| AIM OF THE TASK |
Scan the lines below for the string "milioi" and copy every one that has it.

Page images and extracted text
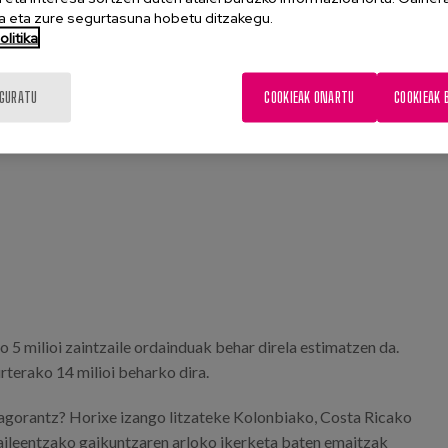
 eta zure segurtasuna hobetu ditzakegu.
litika
IGURATU
COOKIEAK ONARTU
COOKIEAK 
5 milioi zaintzaile ordainduak behar direla estimatzen da.
rterako 14 milioi beharko dira.
iagorantz? Horixe izango litzateke Kolonbiako, Costa Ricako
aileentzako gaikuntzaren arloko ikerketa baten emaitzak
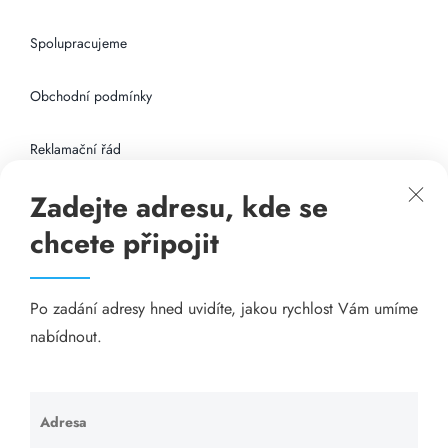
Spolupracujeme
Obchodní podmínky
Reklamační řád
Zadejte adresu, kde se
Připojení k internetu
chcete připojit
Odkazy
Po zadání adresy hned uvidíte, jakou rychlost Vám umíme
Katalog A-seznam.cz
nabídnout.
Matrace - Purtex.sk
Visací zámky - TOKOZ
Adresa
Ponechte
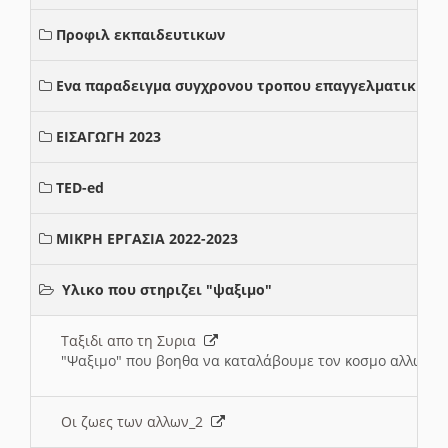
Προφιλ εκπαιδευτικων
Ενα παραδειγμα συγχρονου τροπου επαγγελματικης σ
ΕΙΣΑΓΩΓΗ 2023
TED-ed
ΜΙΚΡΗ ΕΡΓΑΣΙΑ 2022-2023
Υλικο που στηριζει "ψαξιμο"
Ταξιδι απο τη Συρια
"Ψαξιμο" που βοηθα να καταλάβουμε τον κοσμο αλλων 
Οι ζωες των αλλων_2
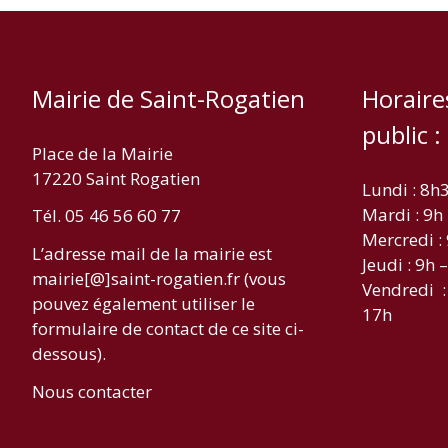
Mairie de Saint-Rogatien
Horaire
public :
Place de la Mairie
17220 Saint Rogatien
Lundi : 8h
Mardi : 9h
Tél. 05 46 56 60 77
Mercredi :
L’adresse mail de la mairie est
Jeudi : 9h 
mairie[@]saint-rogatien.fr (vous
Vendredi :
pouvez également utiliser le
17h
formulaire de contact de ce site ci-
dessous).
Nous contacter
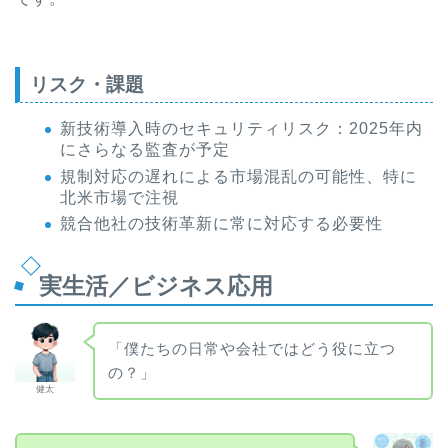
リスク・課題
新技術導入時のセキュリティリスク：2025年内
にさらなる監査が予定
規制対応の遅れによる市場混乱の可能性、特に
北米市場で注視
競合他社の技術革新に常に対応する必要性
実生活／ビジネス応用
「僕たちの日常や会社ではどう役に立つ
の？」
健太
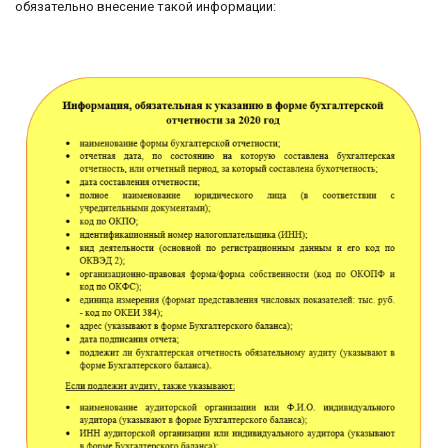
обязательно внесение такой информации:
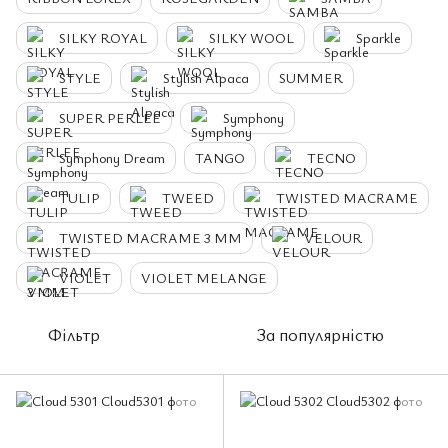
SILKY ROYAL
SILKY WOOL
Sparkle
STYLE
Stylish Alpaca
SUMMER
SUPER PERLEE
Symphony
Symphony Dream
TANGO
TECNO
TULIP
TWEED
TWISTED MACRAME
TWISTED MACRAME 3 MM
VELOUR
VIOLET
VIOLET MELANGE
Фільтр
За популярністю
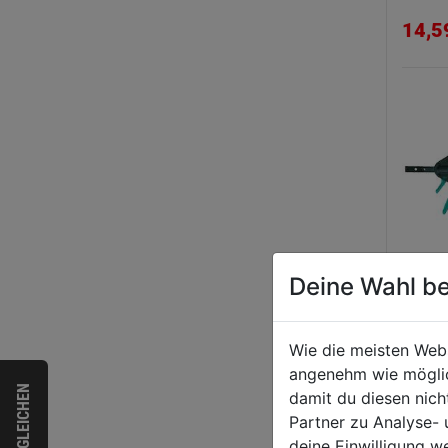
14,5
Deine Wahl be
Einh
65 1
Wie die meisten Web
Ausl
angenehm wie möglich
VERGLEICHEN
damit du diesen nic
21,9
Partner zu Analyse-
deine Einwilligung w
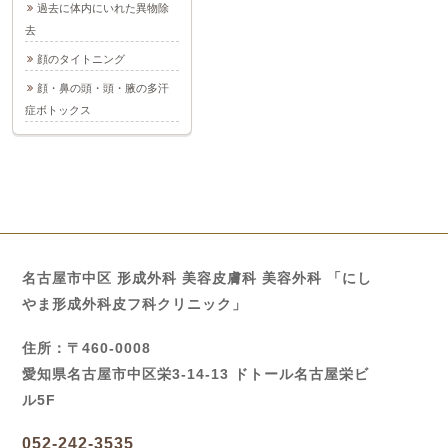
過去に体内にいれた異物除
去
顔のタイトニング
顔・鼻の頭・頭・腋の多汗
症ボトックス
名古屋市中区 形成外科 美容皮膚科 美容外科 「にし
やま形成外科皮フ科クリニック」
住所：〒460-0008
愛知県名古屋市中区栄3-14-13 ドトール名古屋栄ビ
ル5F
052-242-3535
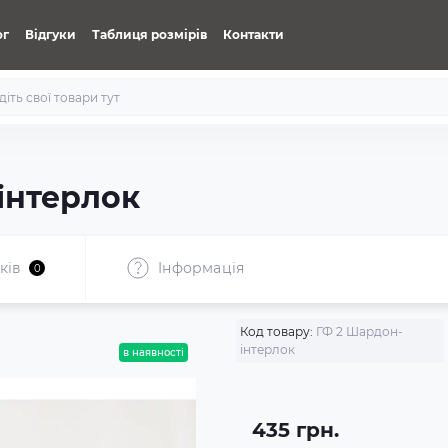
ог
Відгуки
Таблиця розмірів
Контакти
інтерлок
ків
Iнформація
0
Код товару:
ГФ 2 Шардон-
інтерлок
в наявності
435 грн.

| WRITTEN ANSWER |
5 milioi zaintzaile ordainduak behar direla estimatzen da.
rterako 14 milioi beharko dira.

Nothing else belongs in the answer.